Segment Start: Records to use

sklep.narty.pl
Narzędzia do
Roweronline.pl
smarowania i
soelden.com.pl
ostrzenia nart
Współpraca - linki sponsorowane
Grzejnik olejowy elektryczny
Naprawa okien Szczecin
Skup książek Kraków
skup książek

Segment End: Records to use
Segment Start: Records to use

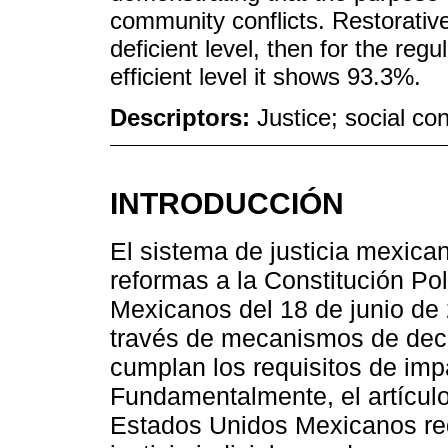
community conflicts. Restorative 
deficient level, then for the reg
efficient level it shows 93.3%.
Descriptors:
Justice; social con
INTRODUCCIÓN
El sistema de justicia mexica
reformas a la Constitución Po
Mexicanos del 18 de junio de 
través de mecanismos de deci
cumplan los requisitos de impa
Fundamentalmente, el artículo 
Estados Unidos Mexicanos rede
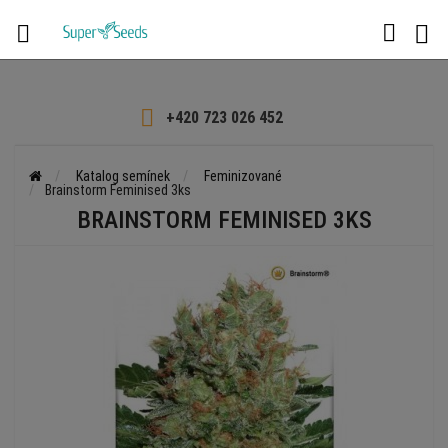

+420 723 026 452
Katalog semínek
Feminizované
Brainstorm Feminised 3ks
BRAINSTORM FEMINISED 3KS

Segment End: Records to use
Segment Start: Records to use

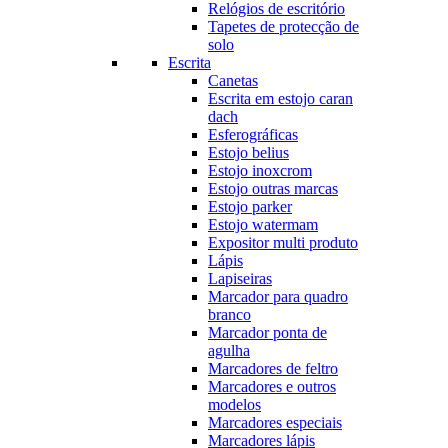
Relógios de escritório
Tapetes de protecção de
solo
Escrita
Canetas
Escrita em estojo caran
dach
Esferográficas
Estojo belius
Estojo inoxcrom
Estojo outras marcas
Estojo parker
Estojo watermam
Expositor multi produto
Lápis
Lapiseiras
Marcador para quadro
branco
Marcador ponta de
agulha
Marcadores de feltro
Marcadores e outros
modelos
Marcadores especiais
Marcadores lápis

Segment End: Records to use

What is being asked:
What is the number of lines in the listing above that hold "Marcadores"? Respond with that number and nothing else.

Reply to the task:
4